Poet and activist Christopher Soto, who also uses the name Loma, is the son of El Salvadoran immigrants. He was educated at New York University.
In his poems, Soto engages themes of intimacy, trauma, and identity. In a 2014 blog essay for VIDA, Soto writes, “At dinner she asked why I write such sad poems. And I told her, ‘My poems are not sad, they are masochistic.’ My poems like a good choking, a good spanking. They want to be bound and gagged and told what to do. There is a pleasure that my poems derive from being under such control; from having trauma recalled and then stripped of its agency.” He is the author of Sad Girl Poems (Sibling Rivalry Press, 2016) and the chapbook How to Eat Glass (Still Life Press, 2012). His poems have appeared in Apogee Journal, MiPOesias, Columbia, and elsewhere.

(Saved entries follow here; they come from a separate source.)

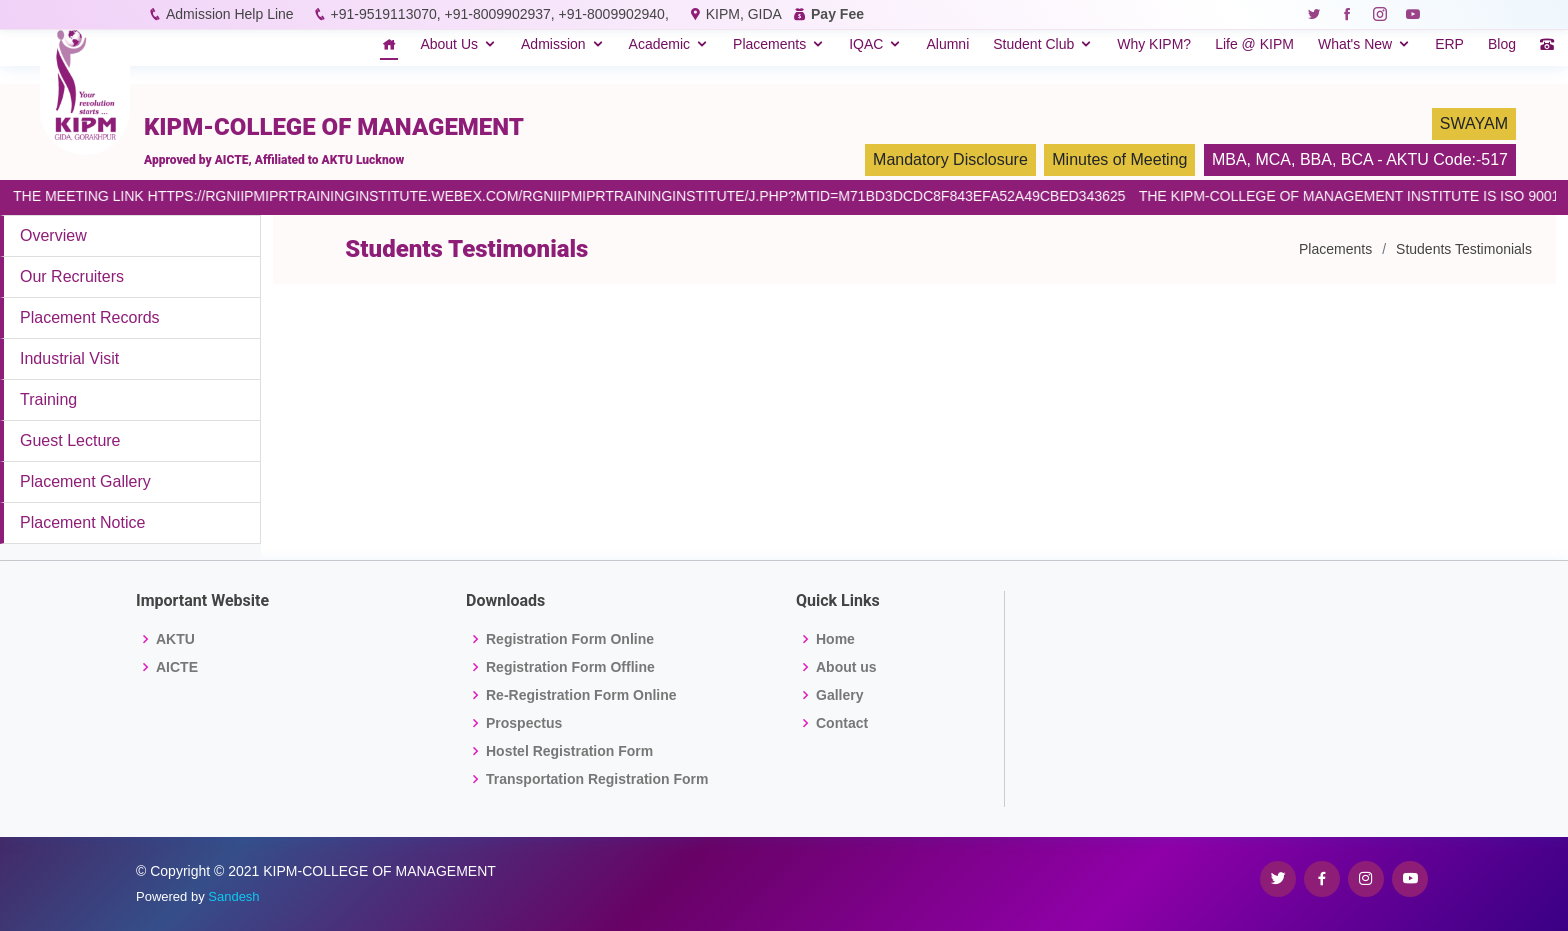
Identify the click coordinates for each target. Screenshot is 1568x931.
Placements (769, 44)
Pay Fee (837, 14)
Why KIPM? (1154, 44)
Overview (53, 235)
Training (48, 399)
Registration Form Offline (570, 667)
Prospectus (524, 723)
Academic (659, 44)
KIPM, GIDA (743, 14)
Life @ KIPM (1254, 44)
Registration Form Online (570, 639)
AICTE (177, 667)
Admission (553, 44)
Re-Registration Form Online (581, 695)
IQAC (866, 44)
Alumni (947, 44)
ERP (1449, 44)
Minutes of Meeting (1119, 159)
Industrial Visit (69, 358)
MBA (1229, 159)
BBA (1316, 159)
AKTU (175, 639)
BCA (1357, 159)
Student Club (1033, 44)
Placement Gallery (85, 481)
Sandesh (233, 896)
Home (835, 639)
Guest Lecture (70, 440)
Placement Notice (82, 522)
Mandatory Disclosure (950, 159)
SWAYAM (1474, 123)
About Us (449, 44)
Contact (842, 723)
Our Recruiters (72, 276)
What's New (1355, 44)
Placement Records (90, 317)
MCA (1273, 159)
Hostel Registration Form (569, 751)
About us (846, 667)
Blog (1502, 44)
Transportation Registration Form (597, 779)
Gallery (839, 695)
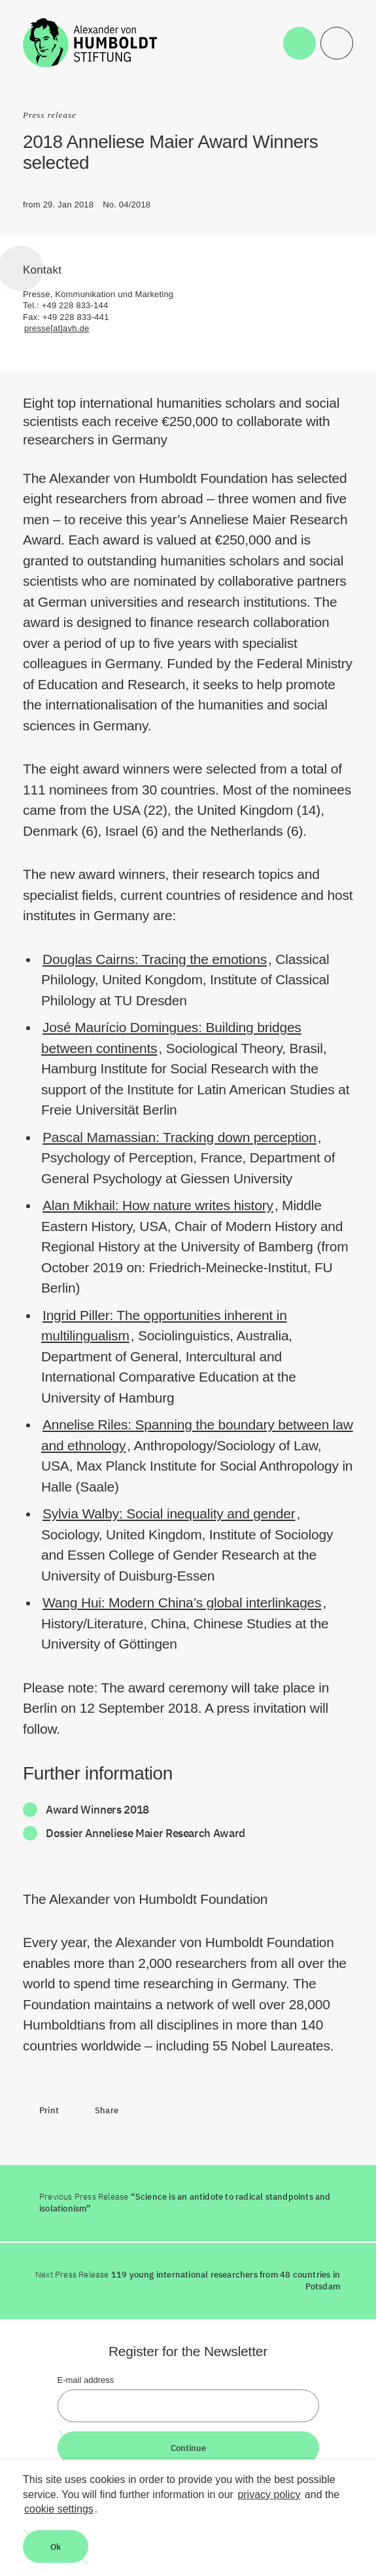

A founding editor of the literary journal Nepantla: A Journal Dedicated to Queer Poets of Color in collaboration with the Lambda Literary Foundation, Soto also helped found the Undocupoets Campaign, which has successfully lobbied numerous poetry publishers to remove a proof of citizenship requirement from first-book contests, allowing undocumented poets to participate.
Soto lives in Brooklyn and has served as an intern for the Poetry Society of America.